* Activity
What you return must match, exactly, the lines running from the one containing "れます。テーブルについても、AIが整形しつつの再構成を" to the end of the data, both included, and must contain no pictures.
START Information supplied
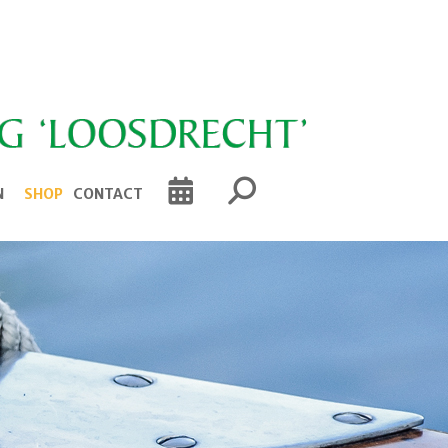
N
SHOP
CONTACT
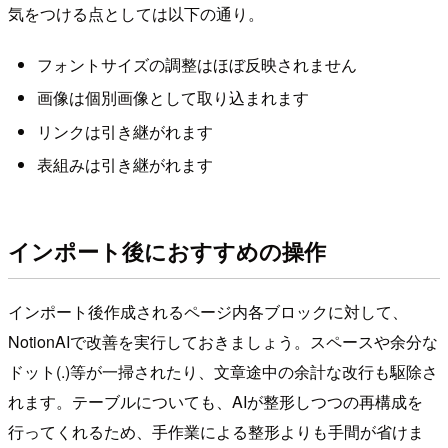
気をつける点としては以下の通り。
フォントサイズの調整はほぼ反映されません
画像は個別画像として取り込まれます
リンクは引き継がれます
表組みは引き継がれます
インポート後におすすめの操作
インポート後作成されるページ内各ブロックに対して、
NotionAIで改善を実行しておきましょう。スペースや余分な
ドット(.)等が一掃されたり、文章途中の余計な改行も駆除さ
れます。テーブルについても、AIが整形しつつの再構成を
行ってくれるため、手作業による整形よりも手間が省けま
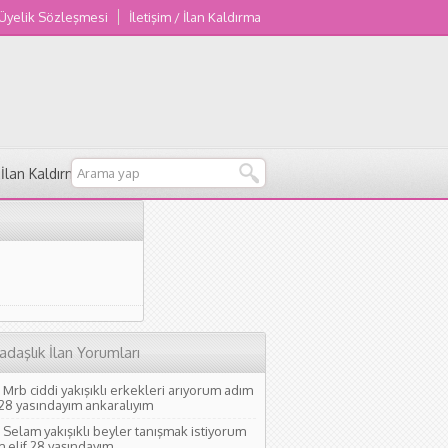
 Üyelik Sözleşmesi
İletişim / İlan Kaldırma
/ İlan Kaldırma
adaşlık İlan Yorumları
Mrb ciddi yakışıklı erkekleri arıyorum adım
 28 yasındayım ankaralıyım
Selam yakışıklı beyler tanışmak istiyorum
 elif 28 yaşındayım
END Information supplied
* Result for this task
れます。テーブルについても、AIが整形しつつの再構成を
行ってくれるため、手作業による整形よりも手間が省けま
 Üyelik Sözleşmesi
İletişim / İlan Kaldırma
/ İlan Kaldırma
adaşlık İlan Yorumları
Mrb ciddi yakışıklı erkekleri arıyorum adım
 28 yasındayım ankaralıyım
Selam yakışıklı beyler tanışmak istiyorum
 elif 28 yaşındayım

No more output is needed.